Counting only lines of the listing below that hold the word "رادیاتور", give the total and nothing else.
╭──
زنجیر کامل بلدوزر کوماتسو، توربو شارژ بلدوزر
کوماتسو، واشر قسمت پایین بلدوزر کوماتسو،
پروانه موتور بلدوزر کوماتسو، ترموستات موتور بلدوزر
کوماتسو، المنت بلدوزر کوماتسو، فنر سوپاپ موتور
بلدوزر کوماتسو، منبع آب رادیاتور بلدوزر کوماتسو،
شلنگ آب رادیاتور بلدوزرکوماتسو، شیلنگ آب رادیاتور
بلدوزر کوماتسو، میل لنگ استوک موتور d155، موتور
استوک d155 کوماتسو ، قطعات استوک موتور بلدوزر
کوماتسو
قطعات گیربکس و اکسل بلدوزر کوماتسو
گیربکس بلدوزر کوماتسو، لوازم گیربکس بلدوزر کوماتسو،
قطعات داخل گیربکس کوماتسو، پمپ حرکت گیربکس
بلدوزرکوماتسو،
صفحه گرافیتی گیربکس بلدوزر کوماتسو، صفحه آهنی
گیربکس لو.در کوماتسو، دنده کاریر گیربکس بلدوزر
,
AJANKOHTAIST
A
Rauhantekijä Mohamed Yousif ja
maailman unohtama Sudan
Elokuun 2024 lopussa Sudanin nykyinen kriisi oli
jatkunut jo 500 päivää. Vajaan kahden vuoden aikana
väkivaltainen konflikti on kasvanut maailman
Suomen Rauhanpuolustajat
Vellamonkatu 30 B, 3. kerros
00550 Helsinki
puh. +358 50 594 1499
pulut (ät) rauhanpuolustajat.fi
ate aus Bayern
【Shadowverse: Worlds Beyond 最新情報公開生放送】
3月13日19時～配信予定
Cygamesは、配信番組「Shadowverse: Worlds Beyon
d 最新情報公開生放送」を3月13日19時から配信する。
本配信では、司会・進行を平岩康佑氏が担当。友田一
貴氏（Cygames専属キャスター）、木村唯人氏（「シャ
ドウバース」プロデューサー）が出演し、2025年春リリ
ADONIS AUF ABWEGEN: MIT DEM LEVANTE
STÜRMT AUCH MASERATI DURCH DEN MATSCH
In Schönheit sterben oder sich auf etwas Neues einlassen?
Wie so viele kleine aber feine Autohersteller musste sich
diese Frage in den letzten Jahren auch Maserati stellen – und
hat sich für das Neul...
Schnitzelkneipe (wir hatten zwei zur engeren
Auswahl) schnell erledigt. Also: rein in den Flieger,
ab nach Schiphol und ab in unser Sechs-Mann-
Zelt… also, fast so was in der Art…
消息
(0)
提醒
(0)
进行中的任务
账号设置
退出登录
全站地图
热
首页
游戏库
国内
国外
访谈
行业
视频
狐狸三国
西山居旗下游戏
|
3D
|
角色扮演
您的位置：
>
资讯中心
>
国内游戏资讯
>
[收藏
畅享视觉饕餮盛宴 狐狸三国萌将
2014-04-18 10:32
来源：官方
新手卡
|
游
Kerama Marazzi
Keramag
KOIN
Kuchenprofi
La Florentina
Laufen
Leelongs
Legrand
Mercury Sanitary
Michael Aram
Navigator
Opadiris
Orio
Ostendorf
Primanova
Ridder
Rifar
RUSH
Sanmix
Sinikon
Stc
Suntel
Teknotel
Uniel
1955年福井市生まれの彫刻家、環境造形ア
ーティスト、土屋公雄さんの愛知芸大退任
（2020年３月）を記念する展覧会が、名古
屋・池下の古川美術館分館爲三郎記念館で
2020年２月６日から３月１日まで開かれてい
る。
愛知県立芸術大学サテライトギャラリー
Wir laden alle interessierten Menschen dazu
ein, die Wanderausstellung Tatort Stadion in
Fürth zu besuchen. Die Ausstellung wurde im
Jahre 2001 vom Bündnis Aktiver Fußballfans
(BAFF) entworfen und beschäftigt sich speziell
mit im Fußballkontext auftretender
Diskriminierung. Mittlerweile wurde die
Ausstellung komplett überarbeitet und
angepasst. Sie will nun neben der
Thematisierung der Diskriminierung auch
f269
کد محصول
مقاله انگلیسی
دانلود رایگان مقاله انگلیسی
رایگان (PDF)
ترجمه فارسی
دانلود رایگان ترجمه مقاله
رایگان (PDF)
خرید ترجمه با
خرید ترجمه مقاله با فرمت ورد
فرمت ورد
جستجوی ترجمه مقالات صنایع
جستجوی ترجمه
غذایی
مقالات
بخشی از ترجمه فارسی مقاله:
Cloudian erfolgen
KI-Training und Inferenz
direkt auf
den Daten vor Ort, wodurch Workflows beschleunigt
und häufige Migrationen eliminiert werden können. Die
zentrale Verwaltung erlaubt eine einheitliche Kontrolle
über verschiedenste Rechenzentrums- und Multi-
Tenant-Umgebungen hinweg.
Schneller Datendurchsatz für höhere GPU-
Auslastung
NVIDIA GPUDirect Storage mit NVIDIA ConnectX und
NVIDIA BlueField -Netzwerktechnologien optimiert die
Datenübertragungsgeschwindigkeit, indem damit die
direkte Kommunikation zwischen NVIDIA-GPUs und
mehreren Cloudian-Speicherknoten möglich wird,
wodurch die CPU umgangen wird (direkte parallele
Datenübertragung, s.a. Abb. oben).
╰──
> _Written solution_
2